There are a number of examples of flowcallback classes included
with Sarracenia, given in the 
`Flowcallback Reference <../Reference/flowcb.html>`_
that can be used as the basis for building custom ones. 

This guide describes how to build flow callback classes from scratch.


Config File Entries to use Flow_Callbacks
-----------------------------------------

To add a callback to a a flow, a line is added to the config file::

    flowcb sarracenia.flowcb.log.Log

If you follow the convention, and the name of the class is a capitalized 
version (Log) of the file name (log), then a shorthand is available::

   callback log 

The class constructor accepts a sarracenia.config.Config class object,
called options, that stores all the settings to be used by the running flow.
Options is used to override default behaviour of both flows and callbacks.
The argument to the flowcb is a standard python class that needs to be
in the normal python path for python *import*, and the last element
is the name of the class in within the file that needs to be instantiated
as a flowcb instance.

a setting for a callback is declared as follows::

    set sarracenia.flowcb.filter.log.Log.logLevel debug

(the prefix for the setting matches the type hierarchy in flowCallback)
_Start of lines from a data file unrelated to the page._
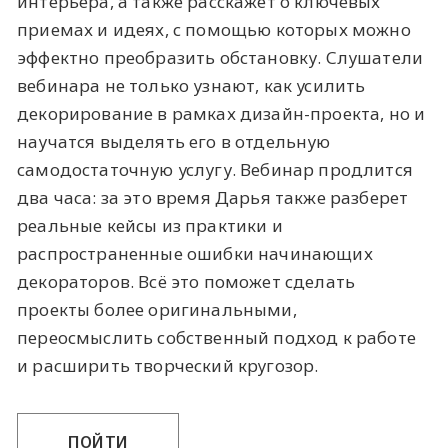
интерьера, а также расскажет о ключевых
приемах и идеях, с помощью которых можно
эффектно преобразить обстановку. Слушатели
вебинара не только узнают, как усилить
декорирование в рамках дизайн-проекта, но и
научатся выделять его в отдельную
самодостаточную услугу. Вебинар продлится
два часа: за это время Дарья также разберет
реальные кейсы из практики и
распространенные ошибки начинающих
декораторов. Всё это поможет сделать
проекты более оригинальными,
переосмыслить собственный подход к работе
и расширить творческий кругозор.
ПОЙТИ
when the constructor for the callback is called, it's options
argument will contain::

    options.logLevel = 'debug'

If no module specific override is present, then the more global
setting is used.


Worklists
---------

Besides option, the other main argument to after_accept and after_work callback
routines is the worklist. The worklist is given to entry points occurring during notification message
processing, and is a number of worklists of notification messages::

    worklist.incoming --> notification messages to process (either new or retries.)
    worklist.ok       --> successfully processed
    worklist.rejected --> notification messages to not be further processed.
    worklist.failed   --> notification messages for which processing failed.
                          failed notification messages will be retried.

Initially, all notification messages are placed in worklists.incoming.
if a plugin decides:

- a notification message is not relevant, moved it to the rejected worklist. 
- a no further processing of the notification message is needed, move it to ok worklist. 
- an operation failed and it should be retried later, move to failed worklist. 

Do not remove from all lists, only move notification messages between the worklists.
it is necessary to put rejected notification messages in the appropriate worklist
so that they are acknowledged as received. Messages can only removed 
after the acknowledgement has been taken care of.


Logging
-------

Python has great built-in logging, and once has to just use the module
in a normal, pythonic way, with::

  import logging

After all imports in your python source file, then define a logger
for the source file::

  logger = logging.getLogger(__name__)

As is normal with the Python logging module, notification messages can then 
be posted to the log::

  logger.debug('got here')

Each notification message in the log will be prefixed with the class and routine 
emitting the log notification message, as well as the date/time.

One can also implement a per module override to log levels.
See sarracenia/moth/amqp.py as and example. For that module,
the notification message logging level is upped to warning by default.
One can override it with a config file setting::

   set sarracenia.moth.amqp.AMQP.logLevel info
 
in the *__init__(self,options)* function of the callback, 
include the lines::

   me = "%s.%s" % ( __class__.__module__ , __class__.__name__ )
   if 'logLevel' in self.o['settings'][me]:
                logger.setLevel( self.o['logLevel'].upper() )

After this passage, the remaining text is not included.